> [Information]
⁂

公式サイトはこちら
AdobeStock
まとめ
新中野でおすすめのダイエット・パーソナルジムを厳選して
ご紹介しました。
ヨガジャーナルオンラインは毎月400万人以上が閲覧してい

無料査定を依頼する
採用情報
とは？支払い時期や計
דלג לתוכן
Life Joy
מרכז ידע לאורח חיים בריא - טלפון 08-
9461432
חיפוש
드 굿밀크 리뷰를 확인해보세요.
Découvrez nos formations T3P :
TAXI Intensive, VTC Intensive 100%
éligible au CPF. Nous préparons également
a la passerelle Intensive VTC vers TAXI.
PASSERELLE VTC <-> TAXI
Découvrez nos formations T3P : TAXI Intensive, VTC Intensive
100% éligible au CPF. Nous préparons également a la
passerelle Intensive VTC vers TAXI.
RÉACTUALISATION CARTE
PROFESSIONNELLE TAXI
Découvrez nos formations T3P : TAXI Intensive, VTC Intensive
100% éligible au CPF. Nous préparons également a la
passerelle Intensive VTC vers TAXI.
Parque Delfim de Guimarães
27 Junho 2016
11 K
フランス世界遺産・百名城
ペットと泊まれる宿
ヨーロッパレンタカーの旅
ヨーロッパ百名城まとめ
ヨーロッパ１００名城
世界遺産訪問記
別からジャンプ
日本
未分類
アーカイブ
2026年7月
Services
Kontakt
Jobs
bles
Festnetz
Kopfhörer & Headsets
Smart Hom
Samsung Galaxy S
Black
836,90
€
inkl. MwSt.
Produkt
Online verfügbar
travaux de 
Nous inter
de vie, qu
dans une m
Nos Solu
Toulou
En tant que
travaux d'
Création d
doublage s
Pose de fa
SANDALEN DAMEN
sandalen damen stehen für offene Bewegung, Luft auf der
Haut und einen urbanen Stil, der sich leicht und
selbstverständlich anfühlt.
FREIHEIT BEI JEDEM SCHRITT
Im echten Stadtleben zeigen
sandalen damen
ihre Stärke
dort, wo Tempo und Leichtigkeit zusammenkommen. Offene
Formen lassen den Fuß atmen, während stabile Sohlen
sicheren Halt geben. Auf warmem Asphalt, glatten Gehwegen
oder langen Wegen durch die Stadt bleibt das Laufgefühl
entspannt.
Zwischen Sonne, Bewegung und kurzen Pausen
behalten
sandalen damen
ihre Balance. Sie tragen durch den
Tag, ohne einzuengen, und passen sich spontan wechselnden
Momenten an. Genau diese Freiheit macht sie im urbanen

⁂

> [Your goal]
Send back, unchanged, every line of the records from the one with "Haut und einen" through the last.

> [Written response]
Haut und einen urbanen Stil, der sich leicht und
selbstverständlich anfühlt.
FREIHEIT BEI JEDEM SCHRITT
Im echten Stadtleben zeigen
sandalen damen
ihre Stärke
dort, wo Tempo und Leichtigkeit zusammenkommen. Offene
Formen lassen den Fuß atmen, während stabile Sohlen
sicheren Halt geben. Auf warmem Asphalt, glatten Gehwegen
oder langen Wegen durch die Stadt bleibt das Laufgefühl
entspannt.
Zwischen Sonne, Bewegung und kurzen Pausen
behalten
sandalen damen
ihre Balance. Sie tragen durch den
Tag, ohne einzuengen, und passen sich spontan wechselnden
Momenten an. Genau diese Freiheit macht sie im urbanen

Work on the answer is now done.